[Data entries]
------------------------------------

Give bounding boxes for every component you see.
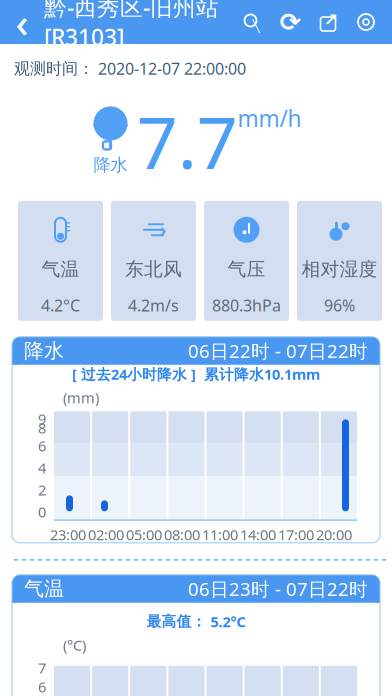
staticText: 8 [38,418,46,438]
staticText: 02:00 [88,525,124,544]
staticText: › [160,218,166,241]
staticText: 相对湿度 [302,258,378,281]
staticText: (°C) [63,635,86,655]
staticText: 降水 [94,154,128,176]
staticText: 06日23时 - 07日22时 [188,576,368,601]
staticText: 气压 [228,258,266,281]
staticText: (mm) [63,388,99,407]
staticText: [ 过去24小时降水 ] [72,364,196,384]
button[interactable]: 气温 [18,201,103,321]
staticText: 9 [38,409,46,429]
staticText: 气温 [42,258,80,281]
staticText: 最高值： [146,613,206,631]
staticText: 5.2°C [206,612,246,631]
staticText: 6 [38,677,46,696]
staticText: 观测时间： [14,59,94,78]
staticText: 11:00 [202,525,238,544]
button[interactable]: Settings [354,10,378,34]
staticText: 累计降水10.1mm [196,364,320,384]
button[interactable]: 气压 [204,201,289,321]
staticText: 4.2°C [41,295,80,316]
button[interactable]: › [111,201,196,321]
staticText: 4.2m/s [128,295,179,316]
button[interactable]: Share [316,10,340,34]
staticText: ‹ [16,0,28,48]
staticText: 东北风 [125,258,182,281]
staticText: 14:00 [240,525,276,544]
staticText: 降水 [24,339,64,363]
staticText: 08:00 [164,525,200,544]
staticText: 4 [38,458,46,478]
staticText: 96% [324,295,355,316]
staticText: 2 [38,480,46,500]
button[interactable]: Back [0,0,44,44]
staticText: 气温 [24,577,64,601]
staticText: 0 [38,502,46,522]
staticText: 17:00 [278,525,314,544]
staticText: 黔-西秀区-旧州站[R3103] [44,0,219,52]
button[interactable]: Search [240,10,264,34]
staticText: 6 [38,436,46,456]
staticText: 7.7 [136,93,238,189]
staticText: 880.3hPa [212,295,281,316]
staticText: 06日22时 - 07日22时 [188,338,368,363]
button[interactable]: 相对湿度 [297,201,382,321]
staticText: ╲ [252,19,260,33]
staticText: 05:00 [126,525,162,544]
staticText: mm/h [238,103,302,133]
staticText: 2020-12-07 22:00:00 [94,58,246,79]
staticText: ↗ [324,10,338,29]
button[interactable]: Refresh [278,10,302,34]
staticText: 7 [38,658,46,678]
staticText: ⟳ [280,8,300,36]
staticText: 20:00 [316,525,352,544]
staticText: 23:00 [50,525,86,544]
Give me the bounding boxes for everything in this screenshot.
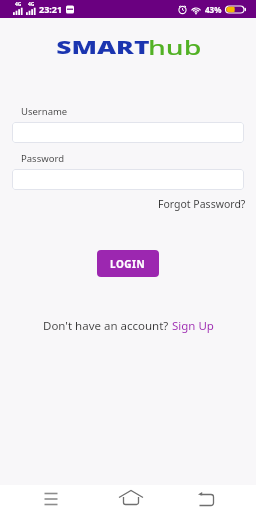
- staticText: Don't have an account?: [43, 318, 172, 334]
- button[interactable]: Don't have an account?: [43, 318, 214, 334]
- staticText: Sign Up: [172, 318, 214, 334]
- button[interactable]: Forgot Password?: [158, 197, 246, 211]
- staticText: LOGIN: [110, 257, 146, 271]
- staticText: Password: [21, 152, 64, 165]
- button[interactable]: [40, 488, 61, 509]
- staticText: 43%: [205, 4, 222, 15]
- button[interactable]: [193, 488, 217, 512]
- button[interactable]: [12, 122, 244, 143]
- staticText: Username: [21, 105, 68, 118]
- button[interactable]: LOGIN: [97, 250, 159, 277]
- button[interactable]: [12, 169, 244, 190]
- staticText: hub: [148, 35, 202, 61]
- button[interactable]: [117, 486, 144, 512]
- staticText: SMART: [56, 36, 151, 59]
- staticText: 23:21: [39, 3, 63, 15]
- staticText: 4G: [28, 1, 35, 8]
- staticText: 4G: [15, 1, 22, 8]
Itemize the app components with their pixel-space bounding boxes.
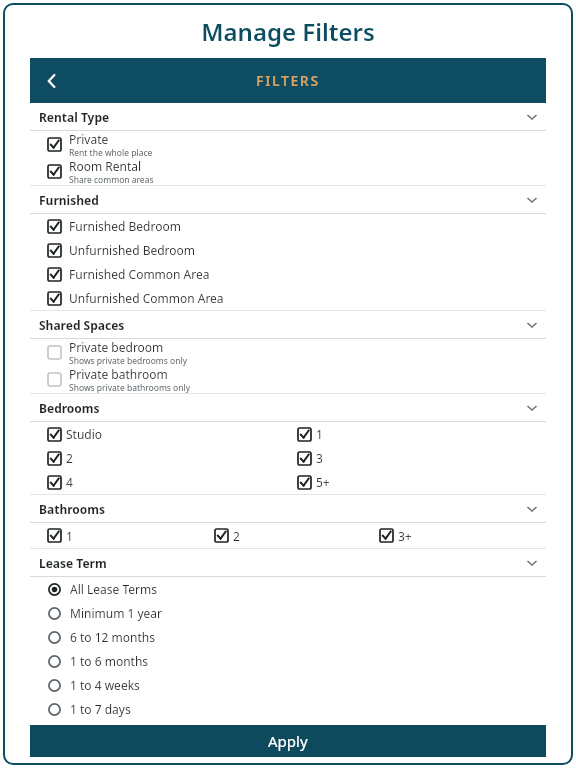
button[interactable]: 1 to 4 weeks bbox=[30, 673, 546, 697]
staticText: 4 bbox=[66, 474, 73, 490]
staticText: Furnished bbox=[39, 192, 99, 208]
button[interactable]: Minimum 1 year bbox=[30, 601, 546, 625]
button[interactable]: 5+ bbox=[298, 470, 546, 494]
staticText: Rent the whole place bbox=[69, 147, 153, 158]
button[interactable]: Bedrooms bbox=[30, 394, 546, 422]
button[interactable]: Furnished Bedroom bbox=[30, 214, 546, 238]
button[interactable]: Flexible bbox=[30, 721, 546, 745]
staticText: 3+ bbox=[398, 528, 412, 544]
button[interactable]: Unfurnished Bedroom bbox=[30, 238, 546, 262]
button[interactable]: Private bbox=[30, 131, 546, 158]
button[interactable]: 1 to 6 months bbox=[30, 649, 546, 673]
button[interactable]: 1 bbox=[48, 523, 215, 548]
button[interactable]: Lease Term bbox=[30, 549, 546, 577]
staticText: 2 bbox=[233, 528, 240, 544]
button[interactable]: 4 bbox=[48, 470, 298, 494]
button[interactable]: 3 bbox=[298, 446, 546, 470]
button[interactable]: Private bathroom bbox=[30, 366, 546, 393]
staticText: Studio bbox=[66, 426, 103, 442]
button[interactable]: All Lease Terms bbox=[30, 577, 546, 601]
staticText: 1 bbox=[66, 528, 73, 544]
button[interactable]: Back bbox=[30, 59, 74, 103]
button[interactable]: 6 to 12 months bbox=[30, 625, 546, 649]
button[interactable]: Bathrooms bbox=[30, 495, 546, 523]
staticText: Minimum 1 year bbox=[70, 605, 163, 621]
button[interactable]: Private bedroom bbox=[30, 339, 546, 366]
button[interactable]: 1 to 7 days bbox=[30, 697, 546, 721]
staticText: Private bbox=[69, 131, 109, 147]
button[interactable]: 3+ bbox=[380, 523, 546, 548]
staticText: Share common areas bbox=[69, 174, 154, 185]
staticText: Shows private bathrooms only bbox=[69, 382, 191, 393]
button[interactable]: Room Rental bbox=[30, 158, 546, 185]
button[interactable]: Apply bbox=[30, 725, 546, 757]
staticText: All Lease Terms bbox=[70, 581, 157, 597]
button[interactable]: 1 bbox=[298, 422, 546, 446]
staticText: Room Rental bbox=[69, 158, 142, 174]
staticText: 6 to 12 months bbox=[70, 629, 155, 645]
staticText: 5+ bbox=[316, 474, 330, 490]
button[interactable]: Furnished bbox=[30, 186, 546, 214]
button[interactable]: Shared Spaces bbox=[30, 311, 546, 339]
staticText: Apply bbox=[268, 731, 308, 751]
staticText: Private bathroom bbox=[69, 366, 168, 382]
staticText: Unfurnished Common Area bbox=[69, 290, 224, 306]
staticText: Private bedroom bbox=[69, 339, 164, 355]
staticText: Rental Type bbox=[39, 109, 110, 125]
staticText: 1 bbox=[316, 426, 323, 442]
staticText: 1 to 7 days bbox=[70, 701, 131, 717]
staticText: 1 to 6 months bbox=[70, 653, 149, 669]
staticText: 3 bbox=[316, 450, 323, 466]
staticText: Bathrooms bbox=[39, 501, 106, 517]
button[interactable]: Unfurnished Common Area bbox=[30, 286, 546, 310]
button[interactable]: 2 bbox=[215, 523, 380, 548]
button[interactable]: Studio bbox=[48, 422, 298, 446]
button[interactable]: Rental Type bbox=[30, 103, 546, 131]
staticText: Shared Spaces bbox=[39, 317, 125, 333]
staticText: 1 to 4 weeks bbox=[70, 677, 140, 693]
staticText: FILTERS bbox=[256, 71, 320, 90]
button[interactable]: 2 bbox=[48, 446, 298, 470]
staticText: 2 bbox=[66, 450, 73, 466]
staticText: Lease Term bbox=[39, 555, 107, 571]
staticText: Manage Filters bbox=[201, 15, 375, 48]
staticText: Shows private bedrooms only bbox=[69, 355, 187, 366]
staticText: Unfurnished Bedroom bbox=[69, 242, 196, 258]
button[interactable]: Furnished Common Area bbox=[30, 262, 546, 286]
staticText: Furnished Common Area bbox=[69, 266, 210, 282]
staticText: Bedrooms bbox=[39, 400, 100, 416]
staticText: Furnished Bedroom bbox=[69, 218, 181, 234]
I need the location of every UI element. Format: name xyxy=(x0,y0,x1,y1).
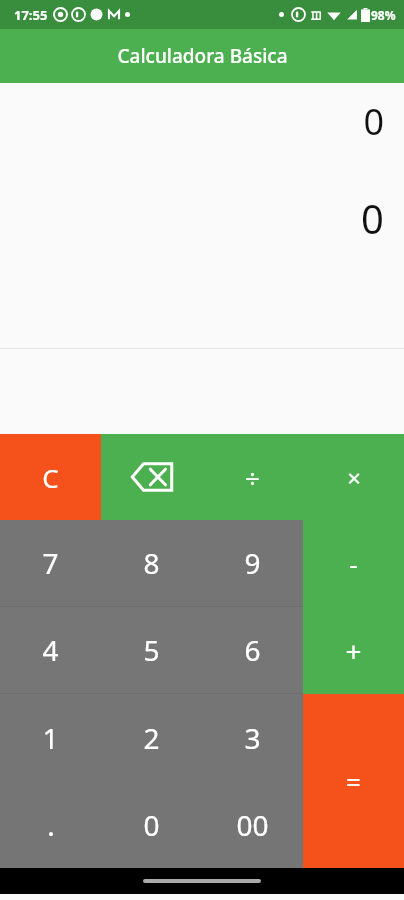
button[interactable]: 4 xyxy=(0,607,101,693)
staticText: + xyxy=(345,632,362,670)
staticText: 6 xyxy=(244,631,261,669)
button[interactable]: - xyxy=(303,520,404,607)
staticText: × xyxy=(347,461,361,494)
staticText: 3 xyxy=(244,719,261,757)
button[interactable]: × xyxy=(303,434,404,520)
staticText: 5 xyxy=(143,631,160,669)
staticText: 2 xyxy=(143,719,160,757)
button[interactable]: 6 xyxy=(202,607,303,693)
button[interactable]: 5 xyxy=(101,607,202,693)
button[interactable]: 2 xyxy=(101,694,202,781)
button[interactable]: Backspace xyxy=(101,434,202,520)
staticText: 4 xyxy=(42,631,59,669)
staticText: 9 xyxy=(244,544,261,582)
staticText: 7 xyxy=(42,544,59,582)
staticText: 98% xyxy=(371,7,396,23)
staticText: 17:55 xyxy=(14,6,48,24)
staticText: . xyxy=(47,806,55,844)
button[interactable]: . xyxy=(0,781,101,868)
button[interactable]: + xyxy=(303,607,404,694)
staticText: = xyxy=(346,764,361,799)
button[interactable]: C xyxy=(0,434,101,520)
button[interactable]: 9 xyxy=(202,520,303,606)
button[interactable]: 7 xyxy=(0,520,101,606)
staticText: ÷ xyxy=(245,460,260,495)
staticText: 0 xyxy=(363,97,384,146)
staticText: C xyxy=(42,460,59,495)
button[interactable]: = xyxy=(303,694,404,868)
button[interactable]: 0 xyxy=(101,781,202,868)
button[interactable]: ÷ xyxy=(202,434,303,520)
staticText: 8 xyxy=(143,544,160,582)
staticText: 0 xyxy=(361,191,384,245)
button[interactable]: 00 xyxy=(202,781,303,868)
button[interactable]: 8 xyxy=(101,520,202,606)
staticText: 1 xyxy=(42,719,59,757)
staticText: 00 xyxy=(236,806,269,844)
staticText: 0 xyxy=(143,806,160,844)
button[interactable]: 1 xyxy=(0,694,101,781)
staticText: Calculadora Básica xyxy=(117,43,288,69)
button[interactable]: 3 xyxy=(202,694,303,781)
staticText: - xyxy=(349,546,358,581)
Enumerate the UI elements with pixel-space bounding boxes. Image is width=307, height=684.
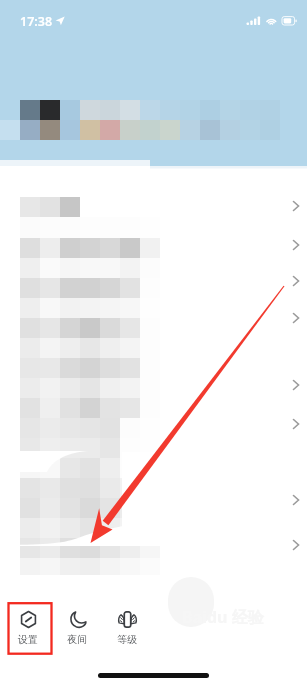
button[interactable]: 等级 [105, 604, 148, 653]
button[interactable]: 夜间 [55, 604, 98, 653]
staticText: 夜间 [67, 633, 87, 646]
staticText: 17:38 [20, 13, 53, 30]
button[interactable]: 设置 [6, 604, 49, 653]
staticText: 等级 [117, 633, 137, 646]
staticText: 设置 [18, 633, 38, 646]
staticText: Baidu 经验 [182, 606, 264, 628]
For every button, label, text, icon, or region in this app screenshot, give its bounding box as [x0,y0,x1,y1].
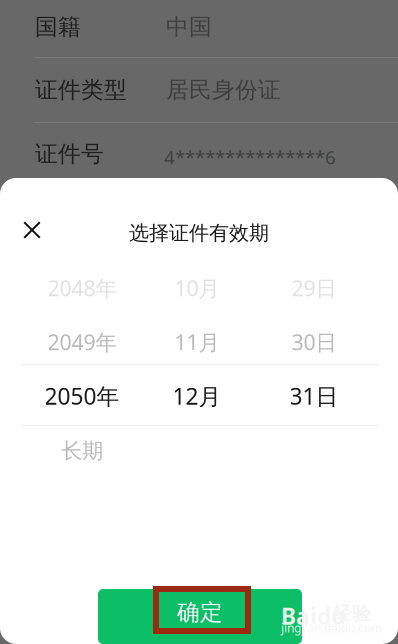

------------------------------------

*Task description*:
Your reply should be only the count of lines in the entries above that contain the word "Unfurnished".

*Solution*:
4